Non esiste un prezzo del petrolio valido per tutto il mondo. Ci sono decine di quotazioni, una per ogni varietà di greggio. Il mercato finanziario si concentra su due in particolare, Brent e West Texas intermediate (Wti), scambiate rispettivamente a Londra e a New York. Questi due indici al momento suggeriscono un prezzo intorno ai novanta dollari al barile. In Arabia Saudita, invece, il petrolio è già sui cento dollari a barile. Questa discrepanza riflette il potere di dettare il prezzo che Riyadh ha conquistato nell’ultimo anno e mezzo e che ha permesso alla monarchia del Golfo di esigere un sovrapprezzo record per il suo greggio, soprattutto dai clienti statunitensi ed europei in cerca di alternative al petrolio russo.

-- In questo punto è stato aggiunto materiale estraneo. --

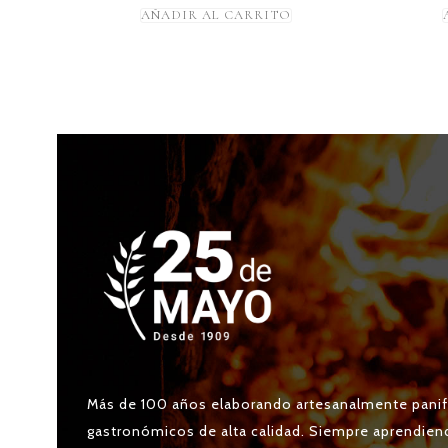
AÑADIR AL CARRITO
Más de 100 años elaborando artesanalmente panif
gastronómicos de alta calidad. Siempre aprendien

Il sovrapprezzo è rilevante per il ruolo centrale rivestito dall’Arabia Saudita nei mercati mondiali, visto che nel paese si estrae circa un barile su dieci di tutto il greggio prodotto nel mondo. La strategia di Riyadh sta alimentando le pressioni inflazionistiche globali e potrebbe costringere le banche centrali a mantenere ancora alti i tassi d’interesse. Allo stesso tempo l’Arabia Saudita sta rafforzando la sua posizione politica nella scena mondiale.
Secondo i calcoli di Bloomberg, già da giorni la quotazione europea dell’Arab light, la principale varietà del greggio saudita, gravitava intorno ai cento dollari al barile. Negli ultimi quarant’anni l’Arab light è stato scambiato a un prezzo superiore ai cento dollari solo poche volte: nel 2008, tra il 2012 e il 2014 e nel 2022.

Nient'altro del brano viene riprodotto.